Learning from human preference has been considered key to aligning Large
Language Models (LLMs) with human values. However, contrary to popular belief,
our preliminary study reveals that reward models trained on human preference
datasets tend to give higher scores to long off-topic responses than short
on-topic ones. Motivated by this observation, we explore a preference-free
approach utilizing `relevance' as a key objective for alignment.
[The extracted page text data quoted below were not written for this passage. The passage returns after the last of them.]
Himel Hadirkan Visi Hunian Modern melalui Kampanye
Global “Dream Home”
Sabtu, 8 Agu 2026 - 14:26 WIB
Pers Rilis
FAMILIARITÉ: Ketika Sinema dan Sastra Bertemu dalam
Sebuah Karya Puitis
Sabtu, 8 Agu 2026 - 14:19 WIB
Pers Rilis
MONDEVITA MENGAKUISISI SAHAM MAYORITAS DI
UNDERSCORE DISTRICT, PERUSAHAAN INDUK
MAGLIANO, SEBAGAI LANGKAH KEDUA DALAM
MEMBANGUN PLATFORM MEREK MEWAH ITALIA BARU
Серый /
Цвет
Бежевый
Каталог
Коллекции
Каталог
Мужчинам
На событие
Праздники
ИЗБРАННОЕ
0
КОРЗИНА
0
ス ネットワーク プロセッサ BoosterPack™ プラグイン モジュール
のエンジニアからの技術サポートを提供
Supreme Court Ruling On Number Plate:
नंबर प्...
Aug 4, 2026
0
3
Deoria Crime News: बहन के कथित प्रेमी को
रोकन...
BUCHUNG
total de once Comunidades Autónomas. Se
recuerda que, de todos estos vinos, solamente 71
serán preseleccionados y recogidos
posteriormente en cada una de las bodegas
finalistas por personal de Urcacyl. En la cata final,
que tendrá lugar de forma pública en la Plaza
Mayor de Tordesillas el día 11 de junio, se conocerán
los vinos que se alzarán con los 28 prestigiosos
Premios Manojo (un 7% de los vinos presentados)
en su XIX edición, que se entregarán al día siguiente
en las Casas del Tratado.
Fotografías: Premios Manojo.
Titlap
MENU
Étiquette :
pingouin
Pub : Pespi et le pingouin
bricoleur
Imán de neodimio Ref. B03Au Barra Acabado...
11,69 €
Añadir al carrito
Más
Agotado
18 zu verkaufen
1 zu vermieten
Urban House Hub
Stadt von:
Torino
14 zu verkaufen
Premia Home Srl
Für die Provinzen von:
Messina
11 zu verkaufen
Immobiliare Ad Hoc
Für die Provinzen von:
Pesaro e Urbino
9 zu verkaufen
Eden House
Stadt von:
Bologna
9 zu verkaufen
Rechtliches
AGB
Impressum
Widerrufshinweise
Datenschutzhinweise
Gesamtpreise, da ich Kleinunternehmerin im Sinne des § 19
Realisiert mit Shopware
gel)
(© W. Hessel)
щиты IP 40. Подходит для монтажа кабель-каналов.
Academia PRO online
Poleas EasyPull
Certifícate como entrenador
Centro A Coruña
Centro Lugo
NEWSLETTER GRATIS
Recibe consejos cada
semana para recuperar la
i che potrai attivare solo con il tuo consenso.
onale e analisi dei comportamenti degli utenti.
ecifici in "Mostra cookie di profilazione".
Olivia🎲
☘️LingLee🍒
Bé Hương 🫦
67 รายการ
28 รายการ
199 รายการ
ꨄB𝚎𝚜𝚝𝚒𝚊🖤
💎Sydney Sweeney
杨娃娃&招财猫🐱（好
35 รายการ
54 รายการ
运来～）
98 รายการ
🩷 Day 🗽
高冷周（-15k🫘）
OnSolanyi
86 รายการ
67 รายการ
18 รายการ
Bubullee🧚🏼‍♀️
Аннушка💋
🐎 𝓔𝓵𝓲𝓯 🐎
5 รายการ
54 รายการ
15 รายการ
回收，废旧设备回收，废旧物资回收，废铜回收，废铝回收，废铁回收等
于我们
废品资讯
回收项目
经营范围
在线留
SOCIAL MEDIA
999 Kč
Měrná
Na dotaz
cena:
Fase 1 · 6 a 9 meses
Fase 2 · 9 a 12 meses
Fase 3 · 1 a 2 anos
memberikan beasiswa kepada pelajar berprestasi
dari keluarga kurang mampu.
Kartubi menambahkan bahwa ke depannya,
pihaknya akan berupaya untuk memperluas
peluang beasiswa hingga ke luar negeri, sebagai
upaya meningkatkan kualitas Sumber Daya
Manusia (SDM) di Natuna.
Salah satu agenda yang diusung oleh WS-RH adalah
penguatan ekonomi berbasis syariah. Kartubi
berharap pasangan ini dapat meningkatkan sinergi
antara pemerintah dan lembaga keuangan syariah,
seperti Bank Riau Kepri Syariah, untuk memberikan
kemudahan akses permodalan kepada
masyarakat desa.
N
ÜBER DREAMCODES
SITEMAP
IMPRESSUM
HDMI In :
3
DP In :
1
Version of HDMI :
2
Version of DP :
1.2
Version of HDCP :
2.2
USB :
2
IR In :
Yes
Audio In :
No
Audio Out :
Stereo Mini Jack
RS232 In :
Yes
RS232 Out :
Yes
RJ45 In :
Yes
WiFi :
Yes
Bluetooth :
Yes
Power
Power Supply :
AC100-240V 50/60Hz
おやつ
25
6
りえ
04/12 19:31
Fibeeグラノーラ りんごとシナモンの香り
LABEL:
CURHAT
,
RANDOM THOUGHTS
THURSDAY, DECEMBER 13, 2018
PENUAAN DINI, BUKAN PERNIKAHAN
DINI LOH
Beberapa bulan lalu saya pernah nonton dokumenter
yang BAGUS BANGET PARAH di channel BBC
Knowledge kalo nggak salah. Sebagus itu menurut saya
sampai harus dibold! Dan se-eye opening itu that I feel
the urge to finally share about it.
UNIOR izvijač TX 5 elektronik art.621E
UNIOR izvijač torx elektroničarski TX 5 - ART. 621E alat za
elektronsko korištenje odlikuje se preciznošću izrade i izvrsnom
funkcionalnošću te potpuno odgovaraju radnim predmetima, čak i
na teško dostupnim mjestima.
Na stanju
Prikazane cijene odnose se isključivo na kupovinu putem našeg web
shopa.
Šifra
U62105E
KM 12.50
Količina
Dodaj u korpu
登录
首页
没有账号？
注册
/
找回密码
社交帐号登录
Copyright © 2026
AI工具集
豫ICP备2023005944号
On our first
attempt, we find that the relevance score obtained by a retriever alone is
vulnerable to reward hacking, i.e., overoptimizing to undesired shortcuts, when
we utilize the score as a reward for reinforcement learning. To mitigate it, we
integrate effective inductive biases into the vanilla relevance to regularize
each other, resulting in a mixture of reward functions: Regularized Relevance
Reward ($R^3$). $R^3$ significantly improves performance on preference
benchmarks by providing a robust reward signal. Notably, $R^3$ does not require
any human preference datasets (i.e., preference-free), outperforming
open-source reward models in improving human preference. Our analysis
demonstrates that $R^3$ has advantages in elevating human preference while
minimizing its side effects. Finally, we show the generalizability of $R^3$,
consistently improving instruction-tuned models in various backbones and sizes
without additional dataset cost. Our code is available at
this https URL

学习人类偏好被认为是将大型语言模型与人类价值观保持一致的关键，然而，与普遍看法相反，我们的初步研究发现，在人类偏好数据集训练的奖励模型倾向于给长期离题的回复比给短期主题相关的回复更高的分数。受此观察的启发，我们探索了一种无偏好的方法，利用 “相关性” 作为关键目标以实现一致性。在我们的首次尝试中，我们发现仅使用一个可检索器获得的相关性分数作为强化学习的奖励时，容易受到奖励欺骗的影响，即对不希望的快捷方式过度优化。为了减轻这种影响，我们将有效的归纳偏差整合到传统相关性中以相互规范化，从而产生了一种奖励函数的混合：正则化相关性奖励 ($R^3$)。$R^3$ 通过提供稳健的奖励信号，在偏好基准测试中显著提高了性能。值得注意的是，$R^3$ 无需任何人类偏好数据集（即无偏好），在提高人类偏好方面胜过开源奖励模型。我们的分析表明，$R^3$ 在提高人类偏好的同时，最大程度地减少了其副作用。最后，我们展示了 $R^3$ 的一般化能力，它在各种主干和规模的针对指令的模型中持续提高，而无需额外的数据集成本。我们的代码可在 https URL 上找到。